§ **TASK TO COMPLETE**: Word for word, copy the data that follows and skip its pictures.

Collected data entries
□ □ □

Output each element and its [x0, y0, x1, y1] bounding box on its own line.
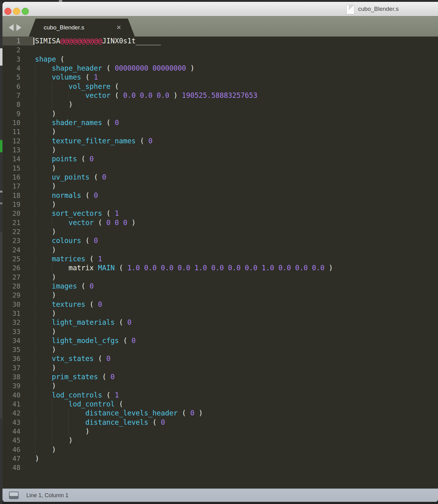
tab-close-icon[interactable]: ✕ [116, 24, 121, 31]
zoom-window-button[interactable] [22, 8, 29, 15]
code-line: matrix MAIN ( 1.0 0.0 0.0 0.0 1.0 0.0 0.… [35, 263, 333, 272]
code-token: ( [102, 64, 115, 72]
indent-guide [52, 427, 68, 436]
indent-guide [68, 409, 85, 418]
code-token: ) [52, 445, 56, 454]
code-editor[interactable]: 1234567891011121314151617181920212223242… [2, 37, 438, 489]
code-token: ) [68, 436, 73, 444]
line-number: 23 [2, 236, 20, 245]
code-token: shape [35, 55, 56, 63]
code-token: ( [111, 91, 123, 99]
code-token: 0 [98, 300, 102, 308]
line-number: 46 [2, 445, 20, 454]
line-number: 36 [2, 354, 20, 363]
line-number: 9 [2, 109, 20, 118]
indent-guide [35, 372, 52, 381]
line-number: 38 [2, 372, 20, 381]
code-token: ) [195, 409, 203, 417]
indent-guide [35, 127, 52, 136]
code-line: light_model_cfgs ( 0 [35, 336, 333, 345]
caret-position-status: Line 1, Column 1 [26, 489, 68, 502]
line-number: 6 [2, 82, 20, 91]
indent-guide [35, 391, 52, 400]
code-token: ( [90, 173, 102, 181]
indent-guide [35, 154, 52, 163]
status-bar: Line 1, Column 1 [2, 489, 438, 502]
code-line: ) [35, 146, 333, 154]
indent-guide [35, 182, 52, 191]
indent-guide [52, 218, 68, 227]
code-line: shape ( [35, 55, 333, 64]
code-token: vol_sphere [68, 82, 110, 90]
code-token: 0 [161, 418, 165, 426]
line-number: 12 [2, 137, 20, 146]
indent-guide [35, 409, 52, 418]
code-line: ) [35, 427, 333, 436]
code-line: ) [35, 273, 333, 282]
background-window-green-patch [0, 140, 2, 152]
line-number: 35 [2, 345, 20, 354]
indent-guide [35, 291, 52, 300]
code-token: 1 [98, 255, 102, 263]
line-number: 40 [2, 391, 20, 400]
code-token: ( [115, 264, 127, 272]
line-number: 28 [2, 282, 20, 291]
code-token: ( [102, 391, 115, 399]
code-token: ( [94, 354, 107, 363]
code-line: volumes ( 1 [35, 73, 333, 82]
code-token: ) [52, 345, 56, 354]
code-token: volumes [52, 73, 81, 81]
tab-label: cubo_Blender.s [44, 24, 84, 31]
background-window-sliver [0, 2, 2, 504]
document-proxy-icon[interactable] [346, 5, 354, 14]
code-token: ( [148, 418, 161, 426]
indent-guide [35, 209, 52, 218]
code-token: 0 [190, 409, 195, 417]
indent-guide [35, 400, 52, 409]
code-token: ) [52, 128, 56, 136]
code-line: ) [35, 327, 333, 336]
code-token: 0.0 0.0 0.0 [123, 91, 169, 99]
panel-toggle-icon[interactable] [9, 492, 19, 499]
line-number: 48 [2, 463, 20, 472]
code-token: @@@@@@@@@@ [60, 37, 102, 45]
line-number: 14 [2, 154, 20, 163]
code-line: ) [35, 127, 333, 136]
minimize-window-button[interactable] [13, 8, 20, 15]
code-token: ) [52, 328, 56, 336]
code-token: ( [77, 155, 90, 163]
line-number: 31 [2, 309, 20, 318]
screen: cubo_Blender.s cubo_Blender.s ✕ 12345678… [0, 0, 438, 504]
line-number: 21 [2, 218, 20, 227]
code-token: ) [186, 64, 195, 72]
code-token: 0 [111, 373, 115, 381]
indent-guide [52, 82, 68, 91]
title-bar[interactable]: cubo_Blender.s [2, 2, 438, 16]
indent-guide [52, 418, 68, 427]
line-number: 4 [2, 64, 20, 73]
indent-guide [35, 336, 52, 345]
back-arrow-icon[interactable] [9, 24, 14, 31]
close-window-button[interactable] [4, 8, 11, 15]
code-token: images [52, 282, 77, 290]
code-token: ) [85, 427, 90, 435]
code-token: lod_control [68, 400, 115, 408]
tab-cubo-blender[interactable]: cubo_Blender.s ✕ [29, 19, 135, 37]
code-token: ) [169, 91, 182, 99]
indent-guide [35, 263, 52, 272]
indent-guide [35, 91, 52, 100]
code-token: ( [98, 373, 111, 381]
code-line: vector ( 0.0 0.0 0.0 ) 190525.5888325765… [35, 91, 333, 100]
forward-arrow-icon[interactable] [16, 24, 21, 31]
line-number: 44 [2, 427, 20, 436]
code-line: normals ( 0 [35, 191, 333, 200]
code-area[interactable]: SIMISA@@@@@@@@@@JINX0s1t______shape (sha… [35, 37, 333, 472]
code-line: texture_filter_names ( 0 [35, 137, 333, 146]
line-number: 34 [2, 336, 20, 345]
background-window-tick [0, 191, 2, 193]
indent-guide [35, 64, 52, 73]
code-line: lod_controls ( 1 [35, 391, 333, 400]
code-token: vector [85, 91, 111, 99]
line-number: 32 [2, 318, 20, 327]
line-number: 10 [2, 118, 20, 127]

□ □ □

§ **THE ANSWER**:
Output each element and its [x0, y0, x1, y1] bounding box on its own line.
tab-close-icon[interactable]: ✕ [116, 24, 121, 31]
zoom-window-button[interactable] [22, 8, 29, 15]
code-line: matrix MAIN ( 1.0 0.0 0.0 0.0 1.0 0.0 0.… [35, 263, 333, 272]
code-token: ( [102, 64, 115, 72]
indent-guide [52, 427, 68, 436]
indent-guide [68, 409, 85, 418]
code-token: ) [52, 445, 56, 454]
code-editor[interactable]: 1234567891011121314151617181920212223242… [2, 37, 438, 489]
code-token: ) [68, 436, 73, 444]
line-number: 23 [2, 236, 20, 245]
code-token: shape [35, 55, 56, 63]
code-token: ( [111, 91, 123, 99]
code-token: 0 [98, 300, 102, 308]
line-number: 46 [2, 445, 20, 454]
line-number: 36 [2, 354, 20, 363]
line-number: 9 [2, 109, 20, 118]
indent-guide [35, 372, 52, 381]
line-number: 38 [2, 372, 20, 381]
code-token: ) [195, 409, 203, 417]
indent-guide [35, 127, 52, 136]
code-line: light_model_cfgs ( 0 [35, 336, 333, 345]
caret-position-status: Line 1, Column 1 [26, 489, 68, 502]
line-number: 6 [2, 82, 20, 91]
indent-guide [35, 391, 52, 400]
code-token: ( [90, 173, 102, 181]
indent-guide [35, 154, 52, 163]
status-bar: Line 1, Column 1 [2, 489, 438, 502]
code-line: ) [35, 146, 333, 154]
indent-guide [35, 182, 52, 191]
indent-guide [52, 218, 68, 227]
code-line: shape ( [35, 55, 333, 64]
code-token: vol_sphere [68, 82, 110, 90]
code-token: 0 [161, 418, 165, 426]
line-number: 12 [2, 137, 20, 146]
indent-guide [35, 409, 52, 418]
code-line: ) [35, 427, 333, 436]
code-line: ) [35, 273, 333, 282]
background-window-green-patch [0, 140, 2, 152]
line-number: 35 [2, 345, 20, 354]
indent-guide [35, 291, 52, 300]
code-token: 1 [98, 255, 102, 263]
line-number: 40 [2, 391, 20, 400]
code-token: ( [115, 264, 127, 272]
line-number: 28 [2, 282, 20, 291]
code-token: ( [102, 391, 115, 399]
code-token: ( [94, 354, 107, 363]
code-line: volumes ( 1 [35, 73, 333, 82]
code-token: ) [52, 345, 56, 354]
code-token: volumes [52, 73, 81, 81]
tab-label: cubo_Blender.s [44, 24, 84, 31]
background-window-sliver [0, 2, 2, 504]
document-proxy-icon[interactable] [346, 5, 354, 14]
code-token: ( [148, 418, 161, 426]
indent-guide [35, 209, 52, 218]
code-token: 0 [190, 409, 195, 417]
indent-guide [35, 400, 52, 409]
code-token: ) [52, 128, 56, 136]
code-line: ) [35, 327, 333, 336]
code-token: 0.0 0.0 0.0 [123, 91, 169, 99]
panel-toggle-icon[interactable] [9, 492, 19, 499]
line-number: 48 [2, 463, 20, 472]
code-token: @@@@@@@@@@ [60, 37, 102, 45]
line-number: 14 [2, 154, 20, 163]
code-line: ) [35, 127, 333, 136]
minimize-window-button[interactable] [13, 8, 20, 15]
code-token: ) [52, 328, 56, 336]
code-token: ( [77, 155, 90, 163]
line-number: 31 [2, 309, 20, 318]
screen: cubo_Blender.s cubo_Blender.s ✕ 12345678… [0, 0, 438, 504]
line-number: 21 [2, 218, 20, 227]
code-token: ) [186, 64, 195, 72]
code-token: 0 [111, 373, 115, 381]
indent-guide [52, 82, 68, 91]
title-bar[interactable]: cubo_Blender.s [2, 2, 438, 16]
indent-guide [52, 418, 68, 427]
line-number: 4 [2, 64, 20, 73]
indent-guide [35, 336, 52, 345]
back-arrow-icon[interactable] [9, 24, 14, 31]
close-window-button[interactable] [4, 8, 11, 15]
code-token: images [52, 282, 77, 290]
code-token: ) [85, 427, 90, 435]
code-token: lod_control [68, 400, 115, 408]
tab-cubo-blender[interactable]: cubo_Blender.s ✕ [29, 19, 135, 37]
code-token: ) [169, 91, 182, 99]
indent-guide [35, 263, 52, 272]
indent-guide [35, 91, 52, 100]
code-token: ( [98, 373, 111, 381]
code-line: vector ( 0.0 0.0 0.0 ) 190525.5888325765… [35, 91, 333, 100]
forward-arrow-icon[interactable] [16, 24, 21, 31]
line-number: 44 [2, 427, 20, 436]
code-line: normals ( 0 [35, 191, 333, 200]
code-area[interactable]: SIMISA@@@@@@@@@@JINX0s1t______shape (sha… [35, 37, 333, 472]
code-line: texture_filter_names ( 0 [35, 137, 333, 146]
line-number: 34 [2, 336, 20, 345]
background-window-tick [0, 191, 2, 193]
indent-guide [35, 64, 52, 73]
code-line: lod_controls ( 1 [35, 391, 333, 400]
code-token: vector [85, 91, 111, 99]
line-number: 32 [2, 318, 20, 327]
line-number: 10 [2, 118, 20, 127]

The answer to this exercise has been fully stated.